Dear Mom, Dad, and Bill, it started. It was mostly to let us know she was alive and well and doing fine. She chattered on about how much she was enjoying her classes and the California weather, how much she liked living in the dorms, about her job at the campus book store which would help supplement her living expenses. And then towards the end she told us that she'd met a boy and had been dating him fairly frequently. His name was Darren Maxwell.

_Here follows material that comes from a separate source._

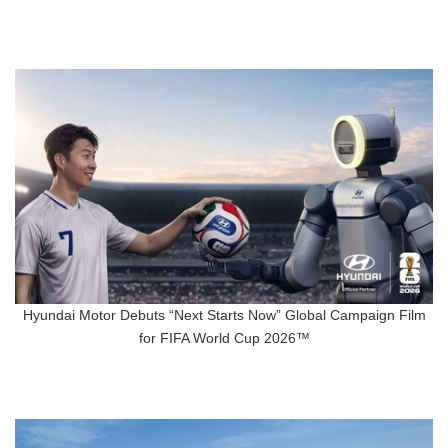
Hyundai Motor Debuts “Next Starts Now” Global Campaign Film
for FIFA World Cup 2026™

Darren Maxwell. I'd never heard that name before in my life, before or after recycling. But for some reason that name gave me a twinge of fear. I continued to read her decidedly unfeminine handwriting, becoming more nervous in a much more identifiable way. He was a junior at the school attending on a baseball scholarship. A baseball player. He was a sports figure, just like the guy who had been scheduled to cause her death. It should have felt stupid that I was worrying about her just because she was dating a baseball player but it didn't. It made me very uncomfortable. I found myself wondering what kind of car he drove and if he liked to drink at parties.
Troubled, I put the letter back into the envelope and put it back on the table.
"What's the matter Bill?" Mom asked me. "You look kind of pale."